Meltem Gözel için asıl macera 2018 yılında Tarım ve Orman Bakanlığı'ndan aldığı destekle girdiği mantar üretimiyle başlıyor. Fazla bilgi sahibi olmadığı  bu işte çok çalışıp araştırarak kısa zamanda kayda değer ilerleme gösteriyor. Kurslara gidip sertifikalar alıyor. Öğrendiği her bilgi onun işini yaparken yolunu aydınlatan rehber  oluyor:

"20 yıllık tecrübeli bir üreticiden ya da 5 yıllık bu işte yeni sayılabilecek başka bir üreticiye kadar görüştüğüm herkesten yeni şeyler öğrendim. Hala öğrenmeye ve öğrendiklerimi kadınlara öğretmeye çalışıyorum."

Üretmeyi seven bir kadın olarak, bu işin zorluklarından hiç yılmayan Meltem Gözel, mantar üretiminin püf noktalarını şöyle anlatıyor:

"Mantarın yetiştiği ortamın beton duvar ya da çadır olması farklı sonuçlar doğurabilir. Ya da iklim çok etkilidir,. Örneğin dışarıda lodoslu hava varsa ya da kar yağarken içerinin klimasını kaç derecede çalıştırmak gerekir veya yaz döneminde içeriye kaç dakikada bir hava verilmeli, hepsi çok hassas konular. Bunları öğrenmem çok zaman aldı, hala öğreniyorum zira mantar işi bir listeyle üretilecek bir iş değil."

"Mantar üretimi yapan kadınlar olarak, ben de kazanıyorum, onlar da"

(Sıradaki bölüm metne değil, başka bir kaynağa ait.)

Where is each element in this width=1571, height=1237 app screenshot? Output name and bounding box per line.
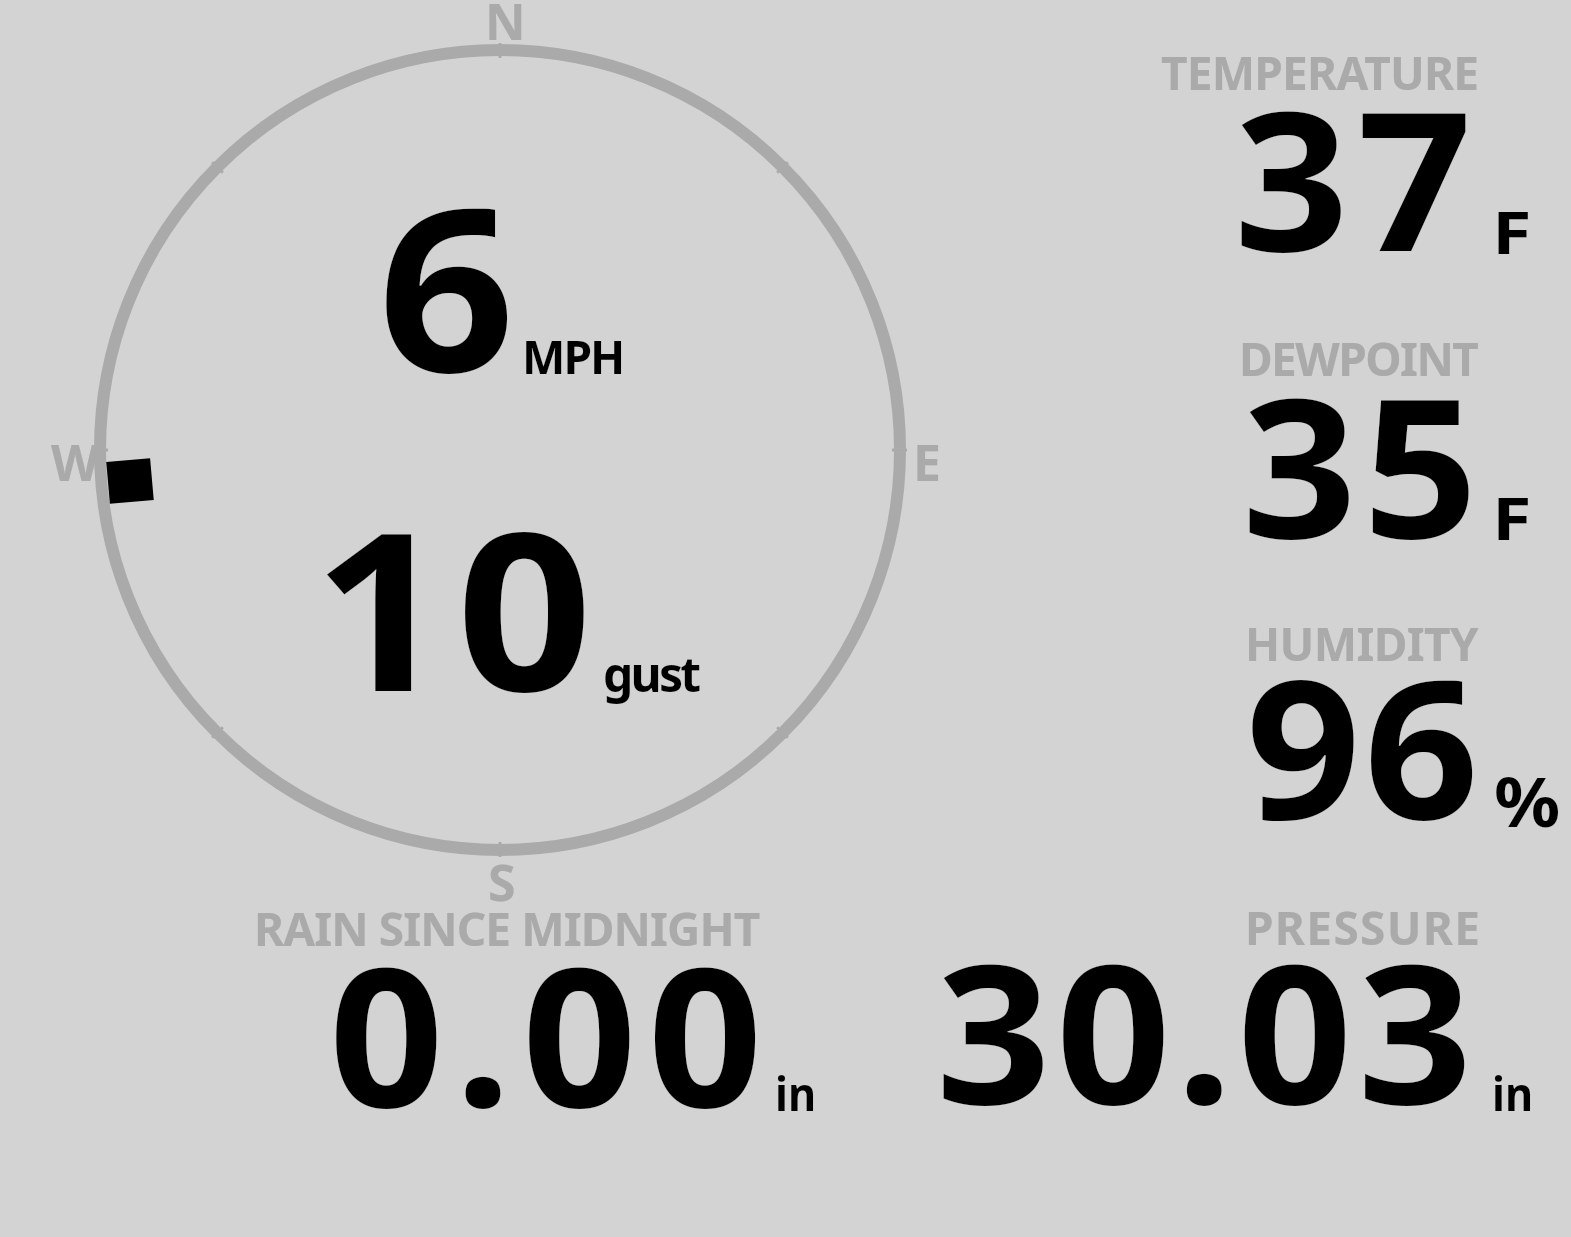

Göksu Taşeli Havzası Kalkınma Projesi'nin verdiği destekle serasını kuran Meltem Gözel üretim sahasını 210 metrekareye ulaştırmış ulaştırmasına ama bundan daha önemlisi çevresindeki pek çok kadını da bu işe girmeleri için cesaretlendirmiş.

"Mantar üretimi yapmak isteyen birçok kişi bana ulaşıyor. Üretimim yüksek olduğu için bir şekilde haberleri oluyor. Adana'dan, Bursa'dan Türkiye'nin birçok yerinden arıyorlar. Özellikle kadınlar arıyor ve mantar hakkında bilgi alıyorlar, 'bize destek olur musunuz?' diye soruyorlar. Hatta Bozkır (Konya) ilçesinde Göksu Taşeli Projesinden faydalanan üç kadın var. Her gün arıyorlar, 'ne yapalım nasıl yapalım' diyorlar. Gücüm yettiğince hepsine yardımcı olmaya çalışıyorum çünkü pes etmelerini istemiyorum. İlk ekimde belki kâr elde edemezler ama yılmamaları lazım. Bir kadın vardı böyle beni arayan, çok meraklıydı, evinin bodrumunda başladı işe, ekimini yaptı. Ne mutlu ki iyi bir verim aldı, yapabilirse şimdi bir de sera kurmayı planlıyor."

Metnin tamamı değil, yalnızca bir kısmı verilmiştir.